Step-by-step explanation:
To find the length and direction of u times v and v times u, we can use the cross product formula. The cross product of two vectors u and v is given by |u x v| = |u|*|v|*sin(theta), where theta is the angle between u and v. For u times v, u = 9i - 2j - 8k and v = 8i - 8k. The cross product is calculated as follows:
- Calculate the cross product: u x v = (9 * 0 - (-2) * 8) i - (9 * 8 - (-2) * 8) j + (9 * (-8) - (-2) * 8) k = -16i + 16j - 64k
- The length (magnitude) of u x v is |u x v| = sqrt((-16)^2 + 16^2 + (-64)^2) = sqrt(256 + 256 + 4096) = sqrt(5376) = 16sqrt(21)
- The direction (when defined) of u x v is the unit vector in the direction of u x v, which is (-16i + 16j - 64k) / |u x v| = (-i + j - 4k) / sqrt(21)

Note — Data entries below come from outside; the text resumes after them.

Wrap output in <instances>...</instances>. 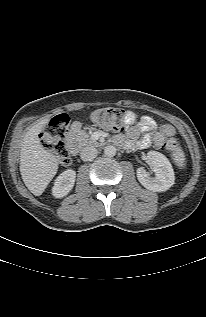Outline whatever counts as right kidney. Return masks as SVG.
I'll return each instance as SVG.
<instances>
[{
    "mask_svg": "<svg viewBox=\"0 0 206 317\" xmlns=\"http://www.w3.org/2000/svg\"><path fill=\"white\" fill-rule=\"evenodd\" d=\"M76 172L73 169L63 171L55 180L52 193L56 198L66 196L73 188Z\"/></svg>",
    "mask_w": 206,
    "mask_h": 317,
    "instance_id": "obj_1",
    "label": "right kidney"
}]
</instances>
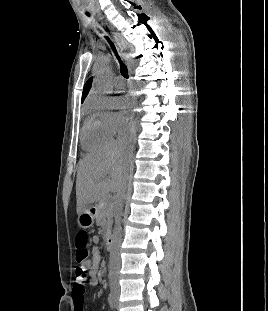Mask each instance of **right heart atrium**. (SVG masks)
<instances>
[{
	"instance_id": "right-heart-atrium-1",
	"label": "right heart atrium",
	"mask_w": 268,
	"mask_h": 311,
	"mask_svg": "<svg viewBox=\"0 0 268 311\" xmlns=\"http://www.w3.org/2000/svg\"><path fill=\"white\" fill-rule=\"evenodd\" d=\"M89 110L112 136L124 130V118L114 110V106L109 98L93 97L89 103Z\"/></svg>"
}]
</instances>
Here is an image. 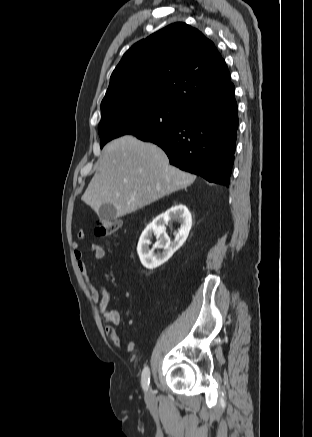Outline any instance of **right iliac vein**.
<instances>
[{"label": "right iliac vein", "instance_id": "right-iliac-vein-1", "mask_svg": "<svg viewBox=\"0 0 312 437\" xmlns=\"http://www.w3.org/2000/svg\"><path fill=\"white\" fill-rule=\"evenodd\" d=\"M145 397H146V400H147L148 403L152 402L153 395H152L150 390L148 392H146V396Z\"/></svg>", "mask_w": 312, "mask_h": 437}]
</instances>
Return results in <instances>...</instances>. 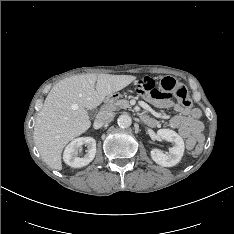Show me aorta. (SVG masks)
<instances>
[{
    "label": "aorta",
    "instance_id": "1",
    "mask_svg": "<svg viewBox=\"0 0 234 234\" xmlns=\"http://www.w3.org/2000/svg\"><path fill=\"white\" fill-rule=\"evenodd\" d=\"M117 123L121 128H128L132 124V119L127 114H122L118 117Z\"/></svg>",
    "mask_w": 234,
    "mask_h": 234
}]
</instances>
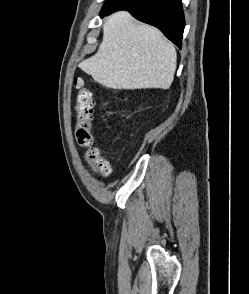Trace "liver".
Wrapping results in <instances>:
<instances>
[{
  "mask_svg": "<svg viewBox=\"0 0 249 294\" xmlns=\"http://www.w3.org/2000/svg\"><path fill=\"white\" fill-rule=\"evenodd\" d=\"M176 64L174 45L158 29L137 23L128 12L120 11L106 19L97 53L79 67L112 89H168Z\"/></svg>",
  "mask_w": 249,
  "mask_h": 294,
  "instance_id": "obj_1",
  "label": "liver"
}]
</instances>
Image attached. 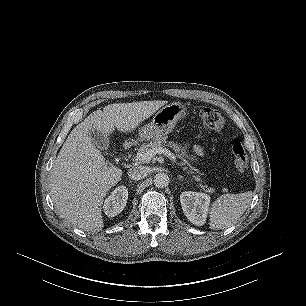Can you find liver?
I'll list each match as a JSON object with an SVG mask.
<instances>
[{"mask_svg":"<svg viewBox=\"0 0 306 306\" xmlns=\"http://www.w3.org/2000/svg\"><path fill=\"white\" fill-rule=\"evenodd\" d=\"M167 101L110 104L78 124L63 144L51 170L50 193L60 217L89 233L103 229L101 206L107 192L122 177V170L105 161L92 142L91 130L109 141L115 128L131 132Z\"/></svg>","mask_w":306,"mask_h":306,"instance_id":"1","label":"liver"}]
</instances>
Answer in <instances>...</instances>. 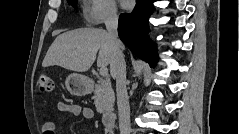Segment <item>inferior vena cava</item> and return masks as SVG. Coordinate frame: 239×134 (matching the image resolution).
I'll return each mask as SVG.
<instances>
[{"instance_id": "obj_1", "label": "inferior vena cava", "mask_w": 239, "mask_h": 134, "mask_svg": "<svg viewBox=\"0 0 239 134\" xmlns=\"http://www.w3.org/2000/svg\"><path fill=\"white\" fill-rule=\"evenodd\" d=\"M107 32L111 38L114 57L110 64L112 77L116 79V93L120 134H130V106L126 89V63L118 39V16L115 8L108 11L105 21Z\"/></svg>"}]
</instances>
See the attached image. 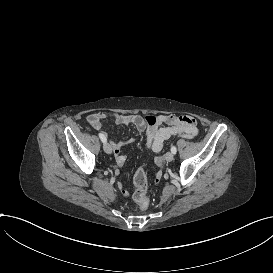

For v times u, the cross product is calculated in the same way: v x u = (8 * 0 - (-8) * (-8)) i - (8 * (-8) - (-8) * 0) j + (8 * (-2) - (-8) * (-2)) k = 64i + 64j + 32k. The length of v x u is |v x u| = sqrt(64^2 + 64^2 + 32^2) = sqrt(4096 + 4096 + 1024) = sqrt(9216) = 96. The direction, when defined, is the unit vector in the direction of v x u, which is (64i + 64j + 32k) / |v x u| = (2i + 2j + k) / sqrt(3).